Sid Steinberg Examines FLSA Case Involving Paid Work Breaks for The Legal Intelligencer
In his January 2016 column for The Legal Intelligencer, Employment Chair Sidney R. Steinberg examines the case Perez v. American Future Systems, involving questions of when an employer must compensate its employees for breaks of 20 minutes or less under the Fair Labor Standards Act (FLSA).
The case was brought against an employer by the U.S. Secretary of Labor for a policy dictating that "any time a sales representative was not directly and actively engaged in work for the company, he or she was required to log off of the computer system, which would result in the representative being 'off the clock' and his or her time would not be paid." The Labor Secretary specifically alleged that because the company's employees were not being compensated for breaks of 20 minutes or less, they were being paid below minimum wage.

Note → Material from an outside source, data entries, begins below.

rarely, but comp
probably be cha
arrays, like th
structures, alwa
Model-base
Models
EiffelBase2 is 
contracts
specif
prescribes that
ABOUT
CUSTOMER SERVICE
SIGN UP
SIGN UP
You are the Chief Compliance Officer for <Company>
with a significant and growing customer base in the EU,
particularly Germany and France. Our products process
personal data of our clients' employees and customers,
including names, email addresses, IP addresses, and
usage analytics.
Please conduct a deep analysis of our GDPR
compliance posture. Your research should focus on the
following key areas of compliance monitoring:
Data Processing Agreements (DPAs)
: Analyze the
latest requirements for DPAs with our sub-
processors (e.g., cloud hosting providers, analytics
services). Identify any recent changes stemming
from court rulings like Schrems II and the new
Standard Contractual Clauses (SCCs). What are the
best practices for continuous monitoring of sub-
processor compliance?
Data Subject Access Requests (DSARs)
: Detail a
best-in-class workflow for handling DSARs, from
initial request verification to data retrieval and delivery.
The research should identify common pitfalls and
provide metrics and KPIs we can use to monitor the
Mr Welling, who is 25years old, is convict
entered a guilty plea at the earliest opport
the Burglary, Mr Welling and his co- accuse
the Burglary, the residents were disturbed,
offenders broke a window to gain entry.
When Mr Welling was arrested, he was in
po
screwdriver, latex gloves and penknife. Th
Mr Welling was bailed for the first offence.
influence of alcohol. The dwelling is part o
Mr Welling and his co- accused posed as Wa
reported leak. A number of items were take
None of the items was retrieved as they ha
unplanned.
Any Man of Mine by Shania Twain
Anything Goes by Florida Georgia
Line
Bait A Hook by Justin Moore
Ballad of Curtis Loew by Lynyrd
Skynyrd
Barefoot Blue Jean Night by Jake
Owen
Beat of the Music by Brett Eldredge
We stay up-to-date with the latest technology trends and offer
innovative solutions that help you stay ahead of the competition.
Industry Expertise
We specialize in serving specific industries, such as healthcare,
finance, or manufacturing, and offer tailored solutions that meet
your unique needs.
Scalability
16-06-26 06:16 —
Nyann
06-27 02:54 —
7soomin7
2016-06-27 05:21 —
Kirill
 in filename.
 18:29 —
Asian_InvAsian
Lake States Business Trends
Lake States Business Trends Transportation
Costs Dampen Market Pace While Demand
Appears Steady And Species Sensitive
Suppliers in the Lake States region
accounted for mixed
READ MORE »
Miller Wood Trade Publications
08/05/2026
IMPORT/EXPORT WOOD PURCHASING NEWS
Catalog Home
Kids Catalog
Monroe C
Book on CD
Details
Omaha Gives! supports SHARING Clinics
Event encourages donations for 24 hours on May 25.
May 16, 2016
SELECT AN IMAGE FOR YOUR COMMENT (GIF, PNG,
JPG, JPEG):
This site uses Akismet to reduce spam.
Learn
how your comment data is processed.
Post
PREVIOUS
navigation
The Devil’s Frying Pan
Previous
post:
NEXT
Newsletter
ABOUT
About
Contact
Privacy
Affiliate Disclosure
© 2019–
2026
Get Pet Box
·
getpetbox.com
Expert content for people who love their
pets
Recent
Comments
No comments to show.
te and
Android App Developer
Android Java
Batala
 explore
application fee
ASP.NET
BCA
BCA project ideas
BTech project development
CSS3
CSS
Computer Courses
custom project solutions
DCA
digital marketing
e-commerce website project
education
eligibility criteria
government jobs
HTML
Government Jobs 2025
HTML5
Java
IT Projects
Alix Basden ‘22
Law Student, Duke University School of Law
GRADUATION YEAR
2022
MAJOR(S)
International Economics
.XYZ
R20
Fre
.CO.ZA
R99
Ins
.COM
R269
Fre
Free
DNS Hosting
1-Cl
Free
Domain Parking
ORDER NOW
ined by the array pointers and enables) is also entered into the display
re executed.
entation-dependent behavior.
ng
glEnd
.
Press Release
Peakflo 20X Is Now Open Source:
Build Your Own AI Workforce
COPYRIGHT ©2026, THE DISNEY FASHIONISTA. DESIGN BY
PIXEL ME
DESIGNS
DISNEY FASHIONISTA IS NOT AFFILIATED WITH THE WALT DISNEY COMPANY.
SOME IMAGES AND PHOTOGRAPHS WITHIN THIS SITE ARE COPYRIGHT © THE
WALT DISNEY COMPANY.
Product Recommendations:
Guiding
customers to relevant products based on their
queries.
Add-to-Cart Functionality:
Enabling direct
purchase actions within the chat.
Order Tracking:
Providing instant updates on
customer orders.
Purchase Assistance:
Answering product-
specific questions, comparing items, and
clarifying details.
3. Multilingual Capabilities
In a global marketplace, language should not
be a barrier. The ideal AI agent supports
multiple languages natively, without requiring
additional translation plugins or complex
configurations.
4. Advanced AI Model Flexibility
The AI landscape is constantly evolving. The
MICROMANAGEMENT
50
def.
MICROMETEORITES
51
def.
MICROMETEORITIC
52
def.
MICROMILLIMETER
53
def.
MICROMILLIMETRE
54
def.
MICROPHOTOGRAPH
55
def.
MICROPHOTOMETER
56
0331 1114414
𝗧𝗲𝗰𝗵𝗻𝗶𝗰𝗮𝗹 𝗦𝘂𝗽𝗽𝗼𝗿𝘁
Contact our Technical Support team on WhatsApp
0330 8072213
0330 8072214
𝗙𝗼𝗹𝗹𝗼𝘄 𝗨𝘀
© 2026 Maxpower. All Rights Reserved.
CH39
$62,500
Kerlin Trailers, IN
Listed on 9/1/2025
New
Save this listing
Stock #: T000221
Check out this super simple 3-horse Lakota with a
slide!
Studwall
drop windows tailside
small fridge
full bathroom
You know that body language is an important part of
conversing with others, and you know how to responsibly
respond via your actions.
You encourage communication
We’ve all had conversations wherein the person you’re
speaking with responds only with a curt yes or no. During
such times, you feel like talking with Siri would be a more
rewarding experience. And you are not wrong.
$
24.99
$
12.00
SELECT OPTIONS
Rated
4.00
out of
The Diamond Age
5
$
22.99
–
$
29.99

Ultimately, the court found in favor of the employees, and that the break policy was in violation of the FLSA. Mr. Steinberg explains:
"The plain takeaway of the opinion is that hourly employees are to be paid for breaks of 20 minutes or less under the FLSA. The secondary takeaway relates to the advice of counsel in such matters. as the court noted, it would be an absurd result to reward a company for requesting the advice of counsel and then (potentially) ignoring such advice while seeking 'credit' for simply asking the question."